On the left of Odos Aeolou, at a short distance from the Roman Agora, stands a stretch of wall supported by buttresses. This is part of the east section of the massive walls that formerly enclosed the Stoa and Library of Hadrian, which occupied a vast rectangle measuring 122 m. in length by 82 m. in breadth.

For many years the ruins of these buildings were hidden beneath the sprawling mass of a huge ramshackle bazaar that covered the whole area. It was not until 1885, when a great fire cleansed the area of this agglomeration that the Archaeological Society was able to undertake a partial excavation of the site and to identify the ruins as those of the Stoa and Library of Hadrian.

A large peristyle, consisting of a hundred columns forming four porticoes occupied the central area of the courtyard. On each of the north and south sides of the enclosure were three exedrae (only the central one on the north remains); those in the middle, rectangular, the others near the ends, semi-circular. According to Pausanias’ description of its hundred splendid columns of Phrygian marble (of which nothing remains), its gilded cornices and statues of alabaster, the Library of Hadrian was a sumptuous construction.

In the middle of the peristyle there was originally an ornamental pool rounded at both ends and surrounded by a garden. Later this pool was filled-in and a large square building erected on its eastern half. About the end of the fifth or the beginning of the sixth century a basilica was erected in the interior of the building. This basilica continued in use until late in the eleventh century when it was demolished and replaced by a domed cruciform church consecrated to the Great Panaghia, which survived until the fire of 1885.

The Library proper was built on the east side of the Stoa and was divided into a series of rooms on two storeys. A tetrastyle portico gave access to the large central hall. This was the reading room, round which ran a podium nearly the height of a man. Traces of a large central niche and a double row of four smaller niches on either side, in which the papyrus rolls were kept – a similar arrangement to that found in the Library of Pergamon – can be seen in the east wall of the enclosure. On both sides of the central hall was a vestibule furnished with benches; these vestibules led to two large rooms which were probably used for the custody of archives, as in the contemporary Library of Alexandria. Statues representing personages from the Iliad and the Odyssey, which adorned the reading room, were found during the excavations.

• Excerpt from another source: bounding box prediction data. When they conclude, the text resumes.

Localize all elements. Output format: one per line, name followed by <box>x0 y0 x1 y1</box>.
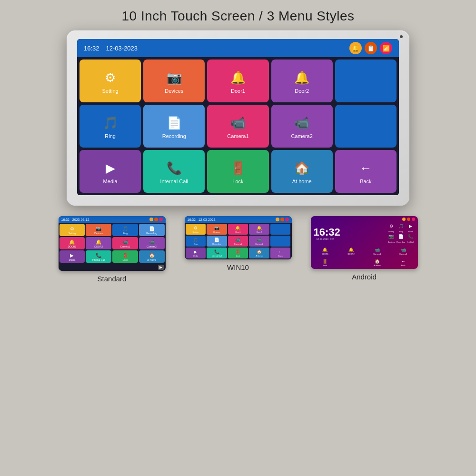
thumb-standard-frame: 16:32 2023-03-12 ⚙Setting 📷Devices 🎵Ring… <box>59 216 166 271</box>
setting-label: Setting <box>102 88 118 94</box>
menu-internal-call[interactable]: 📞 Internal Call <box>143 150 205 193</box>
record-button[interactable]: 📋 <box>365 42 377 54</box>
time-display: 16:32 <box>84 45 99 52</box>
menu-door1[interactable]: 🔔 Door1 <box>207 60 268 102</box>
thumb-win-grid: ⚙Setting 📷Devices 🔔Door1 🔔Door2 🎵Ring 📄R… <box>185 223 292 259</box>
thumb-std-home: 🏠At Home <box>139 250 165 263</box>
thumb-and-grid: 🔔DOOR1 🔔DOOR2 📹Camera1 📹Camera2 🚪Lock 🏠A… <box>311 245 418 269</box>
ring-label: Ring <box>105 133 116 139</box>
volume-button[interactable]: 🔔 <box>349 42 362 54</box>
thumb-win-status: 16:32 12-03-2023 <box>185 216 292 223</box>
tw-devices: 📷Devices <box>207 224 227 235</box>
recording-label: Recording <box>162 133 186 139</box>
menu-lock[interactable]: 🚪 Lock <box>207 150 268 193</box>
menu-door2[interactable]: 🔔 Door2 <box>271 60 333 102</box>
ta-back: ←Back <box>391 258 416 268</box>
status-bar: 16:32 12-03-2023 🔔 📋 📶 <box>77 39 399 57</box>
door1-icon: 🔔 <box>230 70 246 85</box>
camera1-label: Camera1 <box>227 133 248 139</box>
menu-devices[interactable]: 📷 Devices <box>143 60 205 102</box>
tw-recording: 📄Recording <box>207 236 227 247</box>
tw-door2: 🔔Door2 <box>249 224 269 235</box>
lock-icon: 🚪 <box>230 161 246 176</box>
thumb-android-label: Android <box>352 273 377 281</box>
door2-icon: 🔔 <box>294 70 309 85</box>
menu-grid: ⚙ Setting 📷 Devices 🔔 Door1 🔔 Door2 🎵 Ri… <box>77 57 399 195</box>
thumb-and-time: 16:32 <box>314 227 340 238</box>
thumb-std-icons <box>149 218 163 221</box>
thumb-std-recording: 📄Recording <box>139 224 165 236</box>
media-icon: ▶ <box>106 161 115 176</box>
thumb-win10-item: 16:32 12-03-2023 ⚙Setting 📷Devices 🔔Door… <box>185 216 292 271</box>
date-display: 12-03-2023 <box>106 45 138 52</box>
ta-cam2: 📹Camera2 <box>391 246 416 257</box>
wifi-button[interactable]: 📶 <box>380 42 392 54</box>
main-screen: 16:32 12-03-2023 🔔 📋 📶 ⚙ Setting 📷 Devic… <box>77 39 399 195</box>
door1-label: Door1 <box>231 88 245 94</box>
setting-icon: ⚙ <box>105 70 116 85</box>
tw-setting: ⚙Setting <box>186 224 206 235</box>
thumb-std-status: 16:32 2023-03-12 <box>59 216 166 223</box>
tw-media: ▶Media <box>186 248 206 258</box>
ta-cam1: 📹Camera1 <box>365 246 390 257</box>
thumb-std-call: 📞Internal Call <box>86 250 111 263</box>
thumb-std-door2: 🔔DOOR2 <box>86 237 111 249</box>
ta-door2: 🔔DOOR2 <box>338 246 364 257</box>
ta-lock: 🚪Lock <box>313 258 338 268</box>
thumb-std-media: ▶Media <box>60 250 85 263</box>
tw-home: 🏠At home <box>249 248 269 258</box>
status-icons: 🔔 📋 📶 <box>349 42 392 54</box>
tw-cam1: 📹Camera1 <box>228 236 248 247</box>
thumb-std-ring: 🎵Ring <box>112 224 138 236</box>
internal-call-icon: 📞 <box>167 161 182 176</box>
tw-cam2: 📹Camera2 <box>249 236 269 247</box>
recording-icon: 📄 <box>167 116 182 130</box>
camera2-label: Camera2 <box>291 133 313 139</box>
tw-back: ←Back <box>270 248 291 258</box>
menu-media[interactable]: ▶ Media <box>79 150 141 193</box>
menu-back[interactable]: ← Back <box>335 150 397 193</box>
internal-call-label: Internal Call <box>160 178 188 184</box>
menu-camera2[interactable]: 📹 Camera2 <box>271 105 333 148</box>
thumb-and-status <box>311 216 418 222</box>
menu-recording[interactable]: 📄 Recording <box>143 105 205 148</box>
at-home-icon: 🏠 <box>294 161 309 176</box>
tw-ring: 🎵Ring <box>186 236 206 247</box>
devices-label: Devices <box>165 88 183 94</box>
lock-label: Lock <box>232 178 243 184</box>
camera2-icon: 📹 <box>294 116 309 130</box>
menu-camera1[interactable]: 📹 Camera1 <box>207 105 268 148</box>
tw-call: 📞Internal Call <box>207 248 227 258</box>
devices-icon: 📷 <box>167 70 182 85</box>
page-title: 10 Inch Touch Screen / 3 Menu Styles <box>0 0 476 30</box>
tw-empty2 <box>270 236 291 247</box>
main-device-frame: 16:32 12-03-2023 🔔 📋 📶 ⚙ Setting 📷 Devic… <box>67 30 409 206</box>
thumb-std-cam1: 📹Camera1 <box>112 237 138 249</box>
thumb-std-devices: 📷Devices <box>86 224 111 236</box>
menu-empty1 <box>335 60 397 102</box>
thumb-standard-item: 16:32 2023-03-12 ⚙Setting 📷Devices 🎵Ring… <box>59 216 166 283</box>
thumb-android-item: 16:32 12-03-2023 FRI ⚙Setting 🎵Ring ▶Med… <box>311 216 418 281</box>
thumb-win-icons <box>276 218 289 221</box>
ta-empty <box>338 258 364 268</box>
tw-empty <box>270 224 291 235</box>
menu-ring[interactable]: 🎵 Ring <box>79 105 141 148</box>
thumb-win-time: 16:32 12-03-2023 <box>188 218 216 221</box>
tw-lock: 🚪Lock <box>228 248 248 258</box>
tw-door1: 🔔Door1 <box>228 224 248 235</box>
thumb-std-lock: 🚪Lock <box>112 250 138 263</box>
thumb-win10-frame: 16:32 12-03-2023 ⚙Setting 📷Devices 🔔Door… <box>185 216 292 259</box>
back-label: Back <box>360 178 371 184</box>
thumb-and-top: 16:32 12-03-2023 FRI ⚙Setting 🎵Ring ▶Med… <box>311 222 418 245</box>
thumb-std-door1: 🔔DOOR1 <box>60 237 85 249</box>
ta-home: 🏠At home <box>365 258 390 268</box>
menu-at-home[interactable]: 🏠 At home <box>271 150 333 193</box>
thumb-std-time: 16:32 2023-03-12 <box>61 218 89 221</box>
camera-dot <box>400 35 403 38</box>
thumb-android-frame: 16:32 12-03-2023 FRI ⚙Setting 🎵Ring ▶Med… <box>311 216 418 269</box>
menu-setting[interactable]: ⚙ Setting <box>79 60 141 102</box>
thumb-std-setting: ⚙Setting <box>60 224 85 236</box>
status-left: 16:32 12-03-2023 <box>84 45 138 52</box>
thumb-win10-label: WIN10 <box>227 263 249 271</box>
at-home-label: At home <box>292 178 312 184</box>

To reach the west facade we re-enter Odos Aeolou, then take the first turning to the left into Odos Pandrosou. This narrow street, which is lined exclusively with small shops displaying a large variety of souvenirs, is in fact a relic of the old Turkish bazaar and was one of the few parts to escape destruction in the conflagration of 1885.

At the end of this street we turn left into Odos Areos. Here are the ruins of the principal facade of the Library. At the center was the entrance, a propylon which consisted of four fluted Corinthian columns standing forward of two antae, approached by six steps. The entrance was flanked on either side by seven unfluted columns with Corinthian capitals and consoles of Pentelic marble. Of this majestic facade nothing remains save vestiges of that part which stood left of the entrance: a portion of the wall, one column and one anta of the propylon, and seven of the fourteen unfluted columns that framed it.